Lab 1




  • Learn how to use variables and their indicators.
  • Become familiar with searching out indicators for variables in codebooks.



  • Social Research entails systematic observation and the understanding of patterns. Systematic observations are made using surveys, experiments, available data and field research. In this exercise we will use survey data. Patterns are understood by identifying and explaining variation in our observations. An essential aspect of social research is making certain that our observations exhibit some degree of variation. If there is little or no variation in our observations, they are regarded as constants. Constants are of limited value for most social research. So we try to look for variation.
  • Variables are abstract concepts used to describe sets of attributes or characteristics. Some simple examples are gender, age and race, but social researchers are also interested in more complex variables such as political identifications or support for immigration or security policies.
  • Indicators are used to measure variables. For example, to measure political identification we could use the indicator, “Generally speaking do you think of yourself as a Liberal, Conservative, New Democrat or Green ?”  To measure support for immigration we might use the indicator, “From what you can tell, do you think Canada accepts too many, too few or about the right number of immigrants per year?”

Stage I


  1. Find a Forum Research Poll at Dataverse for this first exercise.

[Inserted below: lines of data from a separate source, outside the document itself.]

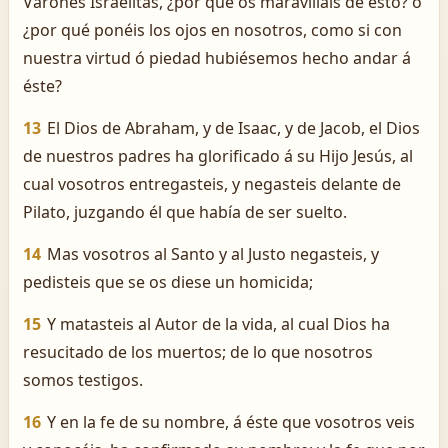
Varones Israelitas, ¿por qué os maravilláis de esto? ó
¿por qué ponéis los ojos en nosotros, como si con
nuestra virtud ó piedad hubiésemos hecho andar á
éste?
13
El Dios de Abraham, y de Isaac, y de Jacob, el Dios
de nuestros padres ha glorificado á su Hijo Jesús, al
cual vosotros entregasteis, y negasteis delante de
Pilato, juzgando él que había de ser suelto.
14
Mas vosotros al Santo y al Justo negasteis, y
pedisteis que se os diese un homicida;
15
Y matasteis al Autor de la vida, al cual Dios ha
resucitado de los muertos; de lo que nosotros
somos testigos.
16
Y en la fe de su nombre, á éste que vosotros veis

These data were made available for student use by Forum Research.
    They are available at: or (when off campus) through:

  2. Search for the Forum Polls by entering the word Forum in the search box.
  3. Select either the Federal, Provincial or Municipal Polls.
  4. Click on the Data & Analysis link.
  5. Download the codebook for any of the multiple data sets available.
  6. Find a question that is an indicator of a variable that is of interest to you.
  7. Download as an SPSS file the data set corresponding to the codebook containing the variable in which you are interested.
  8. Before opening the data set, select Save As and save the file on your desktop of another suitable spot.
  9. Right click on data set icon, select Properties and lock the dataset by clicking the box labeled “Read Only.” On a Mac right click on the icon and select Get Info and lock the dataset by clicking the box labeled locked
  10. Open the dataset using SPSS.
  11. Under the Analyze menu, select Descriptive Statistics and then Frequencies.
  12. Locate the item you have chosen for analysis and move it into the Variables area.
  13. Click Paste and review the syntax
  14. Select the syntax.
  15. Go either to the Run menu and choose the green triangle or click on the green triangle in the row of icons.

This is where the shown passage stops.